Last weekend we were over in Leeds and we visited the Thackray Museum. As day outs go, this was pretty good and was well worth the modest entrance fee (which allows you repeat visits for a year, just in case you missed something). The Thackray Museum is about the history of medicine and is attached to ‘Jimmy’s’ (St James University Hospital).
The first exhibition on the tour was a walk through experience of what Leeds (and the growing cities in Britain) were like during the industrial revolution when the prospects of jobs in the mills forced people into the cities and squalid conditions. We were invited to trace the story of a particular character with a specific injury or illness through out the first few exhibitions which was a really nice touch. This exhibition covered the rise in public health, including the work of John Snow in tracing cholera to the Broad Street water pump. After establishing that access to clean water, basic sanitation and rudimentary health care was a pretty good idea, the museum takes you through the evolution of medicine to something resembling today’s health care. You are invited to think about the merits of certain ‘old-wives’ remedies such as passing a baby under a donkey 7 times to relieve whooping cough, and various herbal preparations, then confronted with a display asking about people’s current beliefs in herbal remedies and homeopathy. I, personally, would have liked that part to go slightly further, and would have been an idea opportunity to talk about a major change in medicines with the advent of clinical trials. Once you wander through a Victorian Pharmacy (and there will be more on that type of thing next week), you’re presented with increasingly familiar and modern views of medicine from anaesthetics to surgery.

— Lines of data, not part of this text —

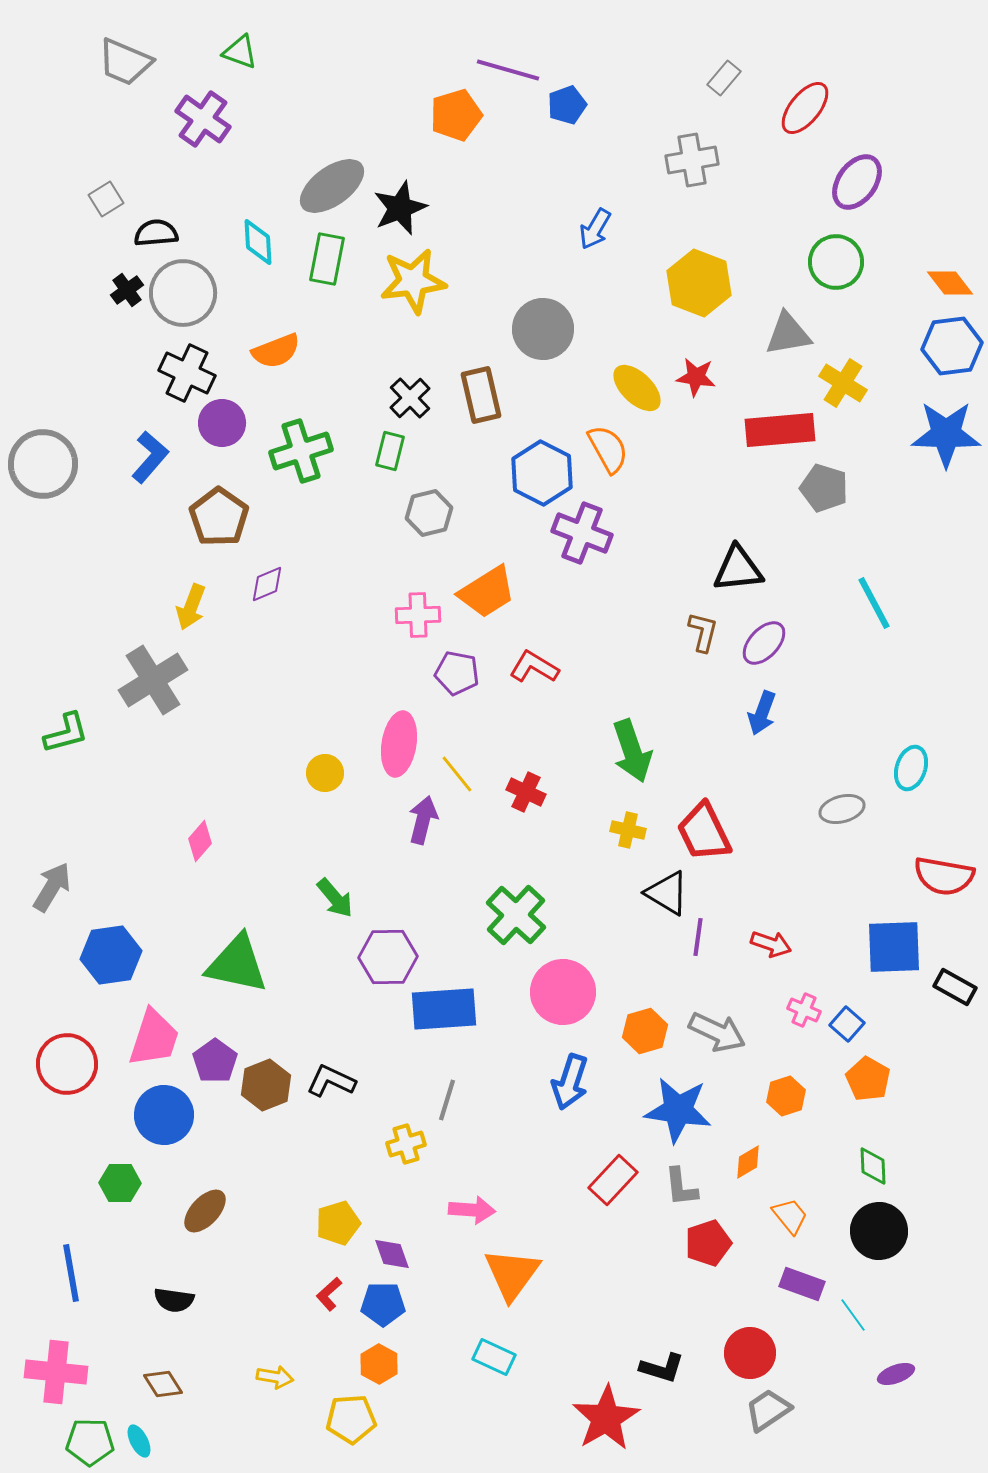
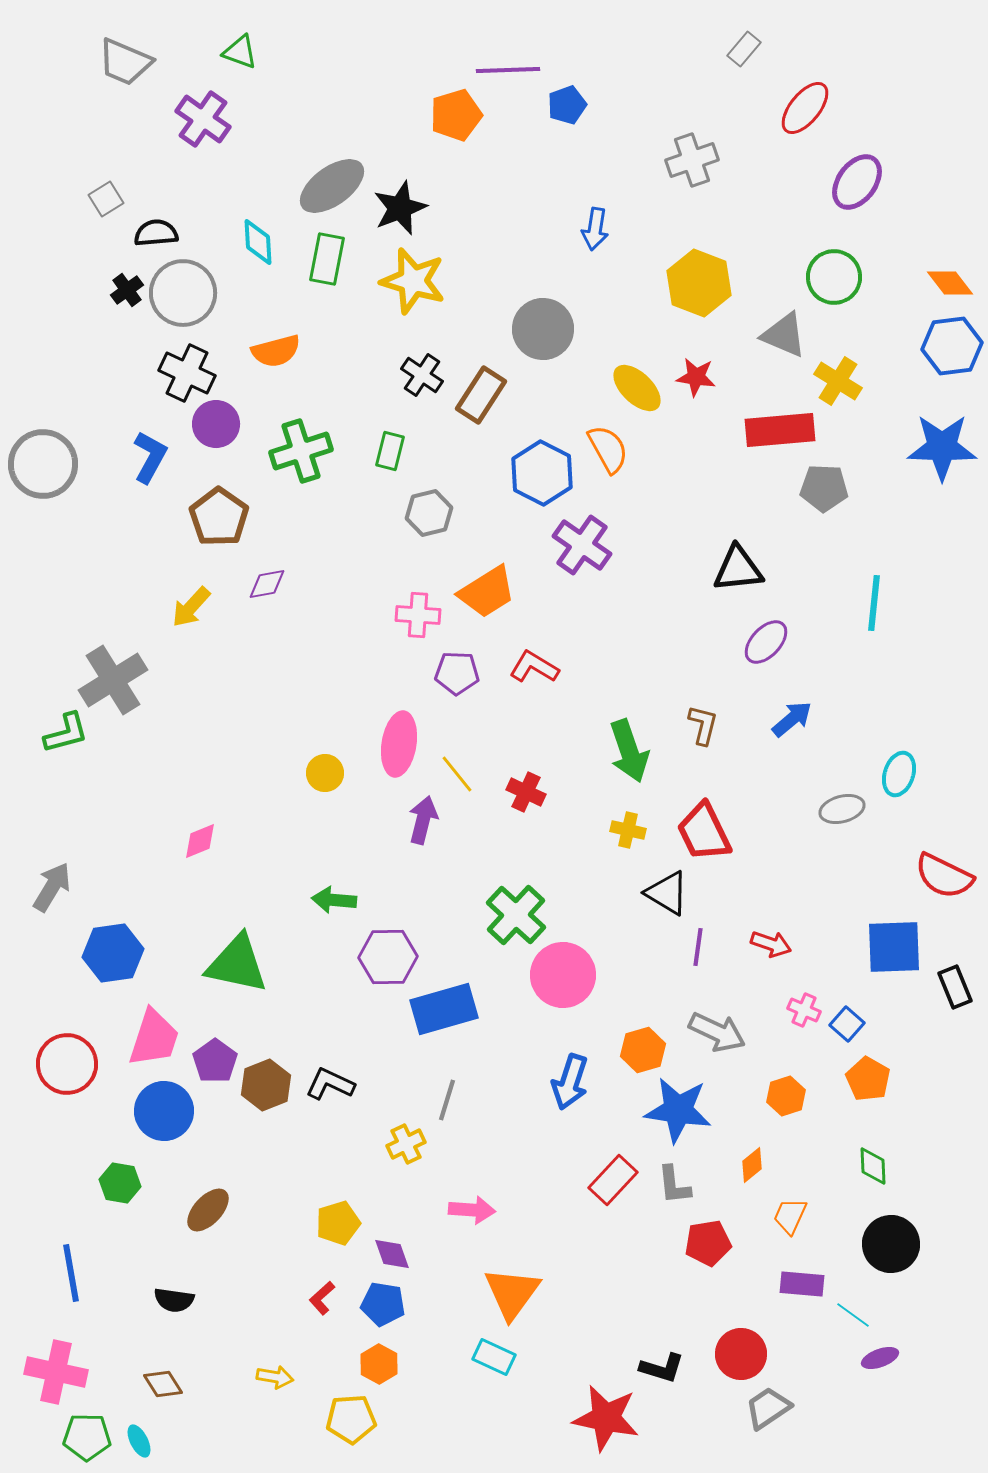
purple line at (508, 70): rotated 18 degrees counterclockwise
gray rectangle at (724, 78): moved 20 px right, 29 px up
gray cross at (692, 160): rotated 9 degrees counterclockwise
blue arrow at (595, 229): rotated 21 degrees counterclockwise
green circle at (836, 262): moved 2 px left, 15 px down
yellow star at (413, 281): rotated 24 degrees clockwise
gray triangle at (788, 334): moved 4 px left, 1 px down; rotated 33 degrees clockwise
orange semicircle at (276, 351): rotated 6 degrees clockwise
yellow cross at (843, 383): moved 5 px left, 2 px up
brown rectangle at (481, 395): rotated 46 degrees clockwise
black cross at (410, 398): moved 12 px right, 23 px up; rotated 12 degrees counterclockwise
purple circle at (222, 423): moved 6 px left, 1 px down
blue star at (946, 434): moved 4 px left, 13 px down
blue L-shape at (150, 457): rotated 12 degrees counterclockwise
gray pentagon at (824, 488): rotated 15 degrees counterclockwise
purple cross at (582, 533): moved 12 px down; rotated 14 degrees clockwise
purple diamond at (267, 584): rotated 12 degrees clockwise
cyan line at (874, 603): rotated 34 degrees clockwise
yellow arrow at (191, 607): rotated 21 degrees clockwise
pink cross at (418, 615): rotated 6 degrees clockwise
brown L-shape at (703, 632): moved 93 px down
purple ellipse at (764, 643): moved 2 px right, 1 px up
purple pentagon at (457, 673): rotated 9 degrees counterclockwise
gray cross at (153, 680): moved 40 px left
blue arrow at (762, 713): moved 30 px right, 6 px down; rotated 150 degrees counterclockwise
green arrow at (632, 751): moved 3 px left
cyan ellipse at (911, 768): moved 12 px left, 6 px down
pink diamond at (200, 841): rotated 27 degrees clockwise
red semicircle at (944, 876): rotated 16 degrees clockwise
green arrow at (335, 898): moved 1 px left, 2 px down; rotated 135 degrees clockwise
purple line at (698, 937): moved 10 px down
blue hexagon at (111, 955): moved 2 px right, 2 px up
black rectangle at (955, 987): rotated 39 degrees clockwise
pink circle at (563, 992): moved 17 px up
blue rectangle at (444, 1009): rotated 12 degrees counterclockwise
orange hexagon at (645, 1031): moved 2 px left, 19 px down
black L-shape at (331, 1081): moved 1 px left, 3 px down
blue circle at (164, 1115): moved 4 px up
yellow cross at (406, 1144): rotated 9 degrees counterclockwise
orange diamond at (748, 1162): moved 4 px right, 3 px down; rotated 9 degrees counterclockwise
green hexagon at (120, 1183): rotated 9 degrees clockwise
gray L-shape at (681, 1187): moved 7 px left, 2 px up
brown ellipse at (205, 1211): moved 3 px right, 1 px up
orange trapezoid at (790, 1216): rotated 117 degrees counterclockwise
black circle at (879, 1231): moved 12 px right, 13 px down
red pentagon at (708, 1243): rotated 9 degrees clockwise
orange triangle at (512, 1274): moved 19 px down
purple rectangle at (802, 1284): rotated 15 degrees counterclockwise
red L-shape at (329, 1294): moved 7 px left, 4 px down
blue pentagon at (383, 1304): rotated 9 degrees clockwise
cyan line at (853, 1315): rotated 18 degrees counterclockwise
red circle at (750, 1353): moved 9 px left, 1 px down
pink cross at (56, 1372): rotated 6 degrees clockwise
purple ellipse at (896, 1374): moved 16 px left, 16 px up
gray trapezoid at (768, 1410): moved 2 px up
red star at (606, 1418): rotated 30 degrees counterclockwise
green pentagon at (90, 1442): moved 3 px left, 5 px up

The museum is refreshingly free from influence from pharmaceutical companies but I would have liked to see a little on some potential future developments in medicine such as the advent of genetic testing, evidence based medicine and how a compound becomes a medicine. There was a depressing lack of chemical structures and in my highly biased chemistry opinion, a couple would have enhanced exhibitions such as that on penicillin (useful in discussing analogous antibiotics) . Obviously the history of medicine is a vast and expansive topic that isn’t just about pharmaceuticals and other advances such as those in childbirth and surgery (particularly amputations!) were covered really well. I particularly enjoyed (warning: biased polymer chemist talking) the exhibition on the use of polymers in medicine – far more uses than I realised, and also an EPSRC funded exhibition on implants such as replacement hips and knees. There was also (and I think this caused the most fun, despite us all being supposedly fully grown adults) an exhibit aimed at younger children, situated perhaps as a reward for wandering around the upper, more serious, galleries. We started out with fun fair mirrors making us tall or short, and then wandered through an exhibit about senses, simple biometrics such as height and weight and then followed the passage of a green pea through the digestive system. We finished up with lunch in the cafe which was also excellent.
I’d recommend the museum if you’ve got a spare few hours in Leeds, particularly if you’re local and can return again within the year on the tickets. I think very young children would find the first (model streets from the past and the rise of public health), and the final (the fun stuff) exhibitions the best, the rest is probably better suited to older children/adults. It is well worth the entrance fee.